Forum - Die Unentrinnbarkeit der Biographie
Umstrittene Stimme einer aussterbenden Volksgruppe: Eginald Schlattner © Privat, Mihai Andrei/Wikipedia

Zum 85. Geburtstag des Siebenbürger Schriftstellers Eginald Schlattner, der in seiner Jugend fünf Schriftsteller an die Securitate verriet und später zum Chronisten seiner Volksgruppe wurde

Henning von Vieregge01.09.2018

Zu seinem 70. Geburtstag vor fünfzehn Jahren konnte man in der Wochenzeitung der Freitag über ihn lesen: „Um an der Einsamkeit nicht zu verzweifeln, schreibt er Bücher, die Besteller sind. Um an seiner Einsamkeit nicht zu zerbrechen, sorgt er aufopfernd für die bettelarmen Zigeuner seiner Gemeinde. Und kann der Leere und der Schuld doch nicht entkommen.“

Die Rede ist von Eginald Schlattner, Pastor, Schriftsteller, Verräter. Die Literaturwissenschaftlerin Michaela Nowotnick titelte ihre Dissertation über Schlattners Werk, die mittlerweile als Buch erschienen ist „Die Unentrinnbarkeit der Biografie”. Auch in seiner Heimat bleibt Eginald Schlattner mit seinen nunmehr 85 Jahren umstritten, wie ein Bericht der Siebenbürgischen Zeitung über eine Veranstaltung zu dem Autor Anfang dieses Jahres bezeugt: „Als Fazit drängte sich für die zahlreich erschienenen Besucher im Haus der Heimat die Erkenntnis auf, dass die menschenverachtende kommunistische Diktatur noch immer einen langen Schatten wirft, dass das Gift der Lüge und der Zwietracht bis heute nachwirkt.”

Jugend im Stalinismus
Eginald Schlattner gehört zu den namhaftesten Vertretern der rumäniendeutschen Literatur – und ist zugleich einer ihrer umstrittensten Köpfe. 1933 in Arad geboren, verbrachte er seine Kindheit in Fogarasch und legte 1952 in Kronstadt sein Abitur ab. Anschließend studierte er evangelische Theologie in Klausenburg und geriet schon bald mit der Staatsmacht in Konflikt. So wurde er bereits nach einem Jahr wieder von der Hochschule verwiesen und musste auf ein Mathematik- und Hydrologie-Studium ausweichen.

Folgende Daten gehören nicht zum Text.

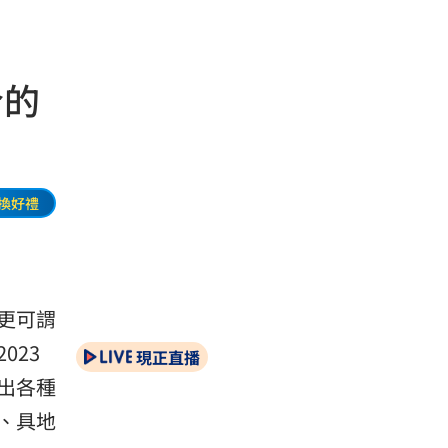
合的
換好禮
更可謂
023
現正直播
出各種
、具地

Im Jahre 1957, kurz vor dem Examen, wurde Schlattner aus politischen Gründen verhaftet und monatelangen Befragungen ausgesetzt. Die Securitate bearbeitete ihn, um ihn als Zeugen gegen eine Gruppe siebenbürgisch-sächsischer Schriftsteller aufzubauen. Als dann 1959 der Kronstädter Schriftstellerprozess eröffnet wurde, sagte Schlattner tatsächlich gegen Andreas Birkner, Wolf von Aichelburg, Georg Scherg, Hans Bergel und Harald Siegmund – mit denen er zum Teil befreundet gewesen war – aus. Die Schriftsteller wurden zu insgesamt 95 Jahren Zwangsarbeit verurteilt, auch Schlattner bekam wegen angeblicher „Nichtanzeige von Hochverrat“ eine zweijährige Freiheitsstrafe.

Nach der Entlassung arbeitete Schlattner zunächst als Tagelöhner, später als Ingenieur. 1973 konnte er das Theologiestudium wieder aufnehmen und arbeitete daran anschließend bis zu seiner Pensionierung als evangelischer Pfarrer in Rothberg (Rosia), wo er heute noch wohnt, sowie als Gefängnispfarrer. Jahre nach dem Ende des Kommunismus erfuhr Eginald Schlattner sogar hohe Ehren im In- und Ausland. So wurde er 2002 zum „Kulturbotschafter Rumäniens“ ernannt und zwei Jahre später mit dem Österreichischen Ehrenkreuz für Wissenschaft und Kunst erster Klasse ausgezeichnet.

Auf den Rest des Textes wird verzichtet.